(Extracted page text data)
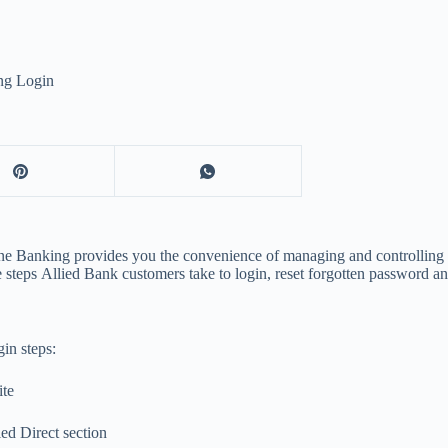
ng Login
nline Banking provides you the convenience of managing and controlli
 steps Allied Bank customers take to login, reset forgotten password an
in steps:
ite
ed Direct section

*Problem description:* Out of the entries, report each line that contains the word "steps".

*Your response:*
 steps Allied Bank customers take to login, reset forgotten password an
in steps:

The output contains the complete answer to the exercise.